Share is shown on the vertical axis. The larger the station’s share, the higher the square appears on the graph.
Time per Occasion is shown along the horizontal axis. Stations shown towards the right have higher TpO, while stations towards the left have lower TpO. The actual numbers are irrelevant, it is the direction of the numbers that matter.
Notice that nearly all the stations are stacked on two piles. The two piles represent 9 and 10 minute listening spans.
This means that nearly all of the stations in this market have virtually identical listening spans.
Arbitron found the same thing in their national study.
Arbitron found that the average listening spans for pretty much every station in every format is the same, either 9 or 10 minutes each occasion.

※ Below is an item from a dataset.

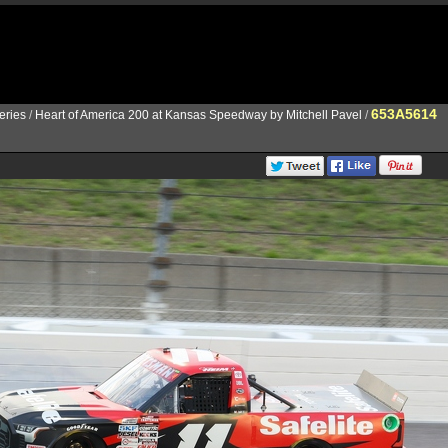
653A5614
ries
/
Heart of America 200 at Kansas Speedway by Mitchell Pavel
/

This curious identical listening span pattern has been repeatedly reported by Arbitron, yet it has generated virtually no curiosity, no discussion.
How can it be that the listening spans of every format from Classic Rock and AC to CHR, Country, and All News are all within a minute of each other?
Is this reasonable? Is it possible that virtually every format has the same listening span?
We’ll save this topic for another time, but give that some thought.
In any case, if it is true that listeners to every station in every format across all PPM markets listen the same length of time, the only way to increase TSL is by increasing Occasions.
Using that logic, we should find that higher ranked stations have more Occasions.
Take a look at the second graph. Based on Arbitron’s assertion, we should see stations arranged in a sort of diagonal cloud moving from lower left to upper right.
The stations with smaller shares would have fewer occasions and would appear in the lower left, while stations with larger shares would have more occasions and appear in the upper right.
We don’t see that. Stations are all over the place.
Some poorly rated stations have many more Occasions than much higher rated station. And some highly rated stations have very few Occasions.
Arbitron’s assertion that winning stations have more Occasions turns out to be untrue when we look at stations across formats in a specific market.
So much for appointment radio.
Then how do you grow share? What’s the secret? The answer can be found in the third graph.
The graph shows the relationship between share and daily cume. As with the other two graphs, share is shown vertically, while cume is shown along the bottom.
Notice that unlike the other two graphs, the cloud of stations cluster around a diagonal line. Small cume stations also have small shares, and stations with larger cumes have larger shares.
Things get a little strange towards the top, but in this market ethnic FMs and heritage AM stations distort the relationship at the upper end.
So here’s the real deal: With PPM, the only reliable sure-fire way to grow share is to grow cume.
To Arbitron’s credit, their analysis does mention daily cume as a key driver, but somehow that got buried in the excitement over Occasions.
Rather than a New School revelation about how to win at PPM, the answer to growing share turns out to be decidedly Old School.
To grow share in PPM, you have to grow your audience. You need more listeners!
Keep that in mind when you start budgeting for 2013 and corporate red-lines your marketing budget...again.